The imposition of the tariff and Mexico’s retaliation makes the US economy grow slower because it introduces a distortion into the US economy. Our modelling indicates the US economy will shrink slightly, by US$12.3 billion.

This reduces business and income taxes and almost entirely offsets the additional revenue gained from the tariff. Overall US government tax revenue rises by just US$0.6 billion in this scenario.

Since overall government revenue barely changes, if the additional tariff revenue is ring-fenced to pay for the wall, this will mean the US government either spends less on other government services such as health and education, has to increase other taxes, or borrows more.

…and US households are worse off…

The GTAP model has a measure of how ‘well off’ households are in aggregate, known as ‘equivalent variation’. Under our tariff scenario, US consumers are US$11.4 billion worse off after the tariffs are imposed. On average, this equates to US$85 per US household10, although remember that as explained above, poorer families will be harder hit.

US real wages fall, and unskilled workers (0.33% decrease) suffer more than skilled workers (0.24% decrease).11

…as are Mexican households

Mexican households get hammered too, to the extent of US$41.9 billion. This is around US$1,900 per household. The average Mexican unskilled worker’s real wage drops 5.34% as a result of the tariff, again more than the decrease for skilled workers (4.96%).

The Mexican economy is smaller by around US$14.8 billion as a result of this tariff war.

Think again, Mr President?

This modelling backs up our simple explanation of how the proposed option of imposing a 20% tariff on all Mexican imports to pay for the wall would play out:

1. US and Mexican households are worse off

2. Real wages fall in the US and Mexico, particularly for lower skilled workers

3. The US and Mexican economies both shrink.

Clearly, this is not what Trump intends to do by imposing a tariff to “Make Mexico pay” for his wall. He wants US households to be better off, yet his proposal (and retaliation by Mexico) would make poorer US workers and households worse off.

And it’s difficult to imagine he really has a beef with poor Mexican households and wants to make them suffer.

But his policy proposal is likely to have damaging unintended consequences that can be readily identified through basic economic theory and economic modelling.
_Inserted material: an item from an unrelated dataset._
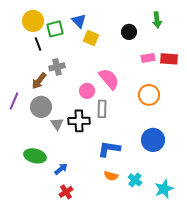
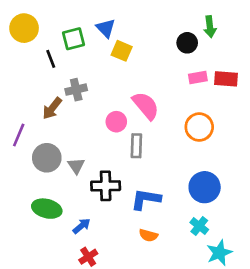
yellow circle: (33, 21) -> (24, 28), moved
black circle: (129, 32) -> (187, 43), moved
gray circle: (41, 107) -> (47, 158), moved
black cross: (79, 121) -> (106, 186), moved
cyan cross: (135, 180) -> (199, 226), moved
If both he and Congress choose to ignore the consequences, it would be a great concern.


Notes:

1. See PIIE. 2017. ‘Trump’s Border Tax Is Not the Right Fix for US-Mexico Trade’ at https://piie.com/commentary/op-eds/trumps-border-tax-notright-fix-us-me… for a broader discussion of these options.

2. We put to one side the issue of whether imposing such a tariff would be legally possible, given the US’s existing commitments under NAFTA and the WTO. Our focus is on the economics of the proposal, rather than its admittedly doubtful feasibility.

3. This has also been pointed out by Paul Krugman in his blog: http://economistsview.typepad.com/economistsview/2017/01/paulkrugman-bu….

4. The resources could also come from the agricultural or services sector, but we use manufacturing here for simplicity.

5. For the sake of clarity of argument, we abstract from reality here. Modern production systems are characterised by multi-country supply chains, so many of the impacts of US tariffs will affect trade in intermediate inputs between the countries rather than trade in final products. And of course some ‘Mexican’ producers will be owned by US and other countries’ shareholders. Similarly, some US producers will be owned at least in part by foreign investors. Therefore, there will also be impacts on investment stocks and flows from the tariff.

6. The same logic applies to the removal of a tariff. It is incorrect to state, as Ministers are wont to do, that Kiwi exporters “save” all the duties previously paid when other countries reduce their tariffs under Free Trade Agreements. These tariff savings are always shared primarily between the importing country’s consumers and Kiwi exporters.

7. Any number of scenarios could be envisioned and modelled, but it seems unlikely that the Mexican government would sit there quietly and accept the US imposition of a tariff without any response. The modelling results are broadly similar if a tariff is imposed by the US only.

8. Congressional approval would be required for the spending to construct a wall even if there was ring-fenced financing available.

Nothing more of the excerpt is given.